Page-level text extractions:
______________________________

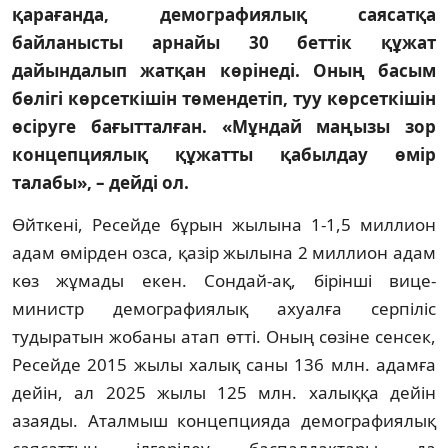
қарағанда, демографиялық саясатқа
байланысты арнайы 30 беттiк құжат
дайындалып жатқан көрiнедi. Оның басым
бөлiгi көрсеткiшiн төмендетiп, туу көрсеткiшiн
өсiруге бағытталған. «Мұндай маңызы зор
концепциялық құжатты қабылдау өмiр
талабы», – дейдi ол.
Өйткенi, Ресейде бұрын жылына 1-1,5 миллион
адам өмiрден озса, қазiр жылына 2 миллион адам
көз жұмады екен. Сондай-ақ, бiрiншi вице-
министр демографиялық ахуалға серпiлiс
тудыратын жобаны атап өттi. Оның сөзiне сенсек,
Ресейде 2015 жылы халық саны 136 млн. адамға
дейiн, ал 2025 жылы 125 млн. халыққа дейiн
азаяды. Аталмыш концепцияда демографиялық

______________________________

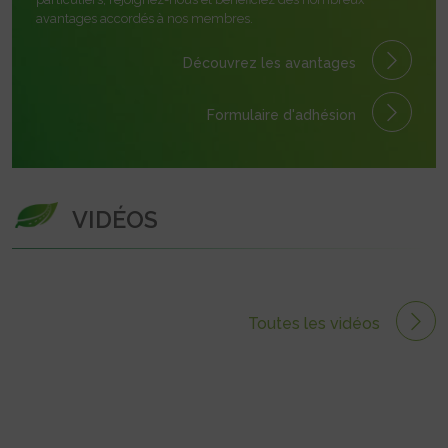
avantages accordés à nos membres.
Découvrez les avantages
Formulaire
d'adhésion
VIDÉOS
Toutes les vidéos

______________________________

• [AIM OF THE EXERCISE] Show all lines in the records above that hold "жылына".

• [REPLY]
Өйткенi, Ресейде бұрын жылына 1-1,5 миллион
адам өмiрден озса, қазiр жылына 2 миллион адам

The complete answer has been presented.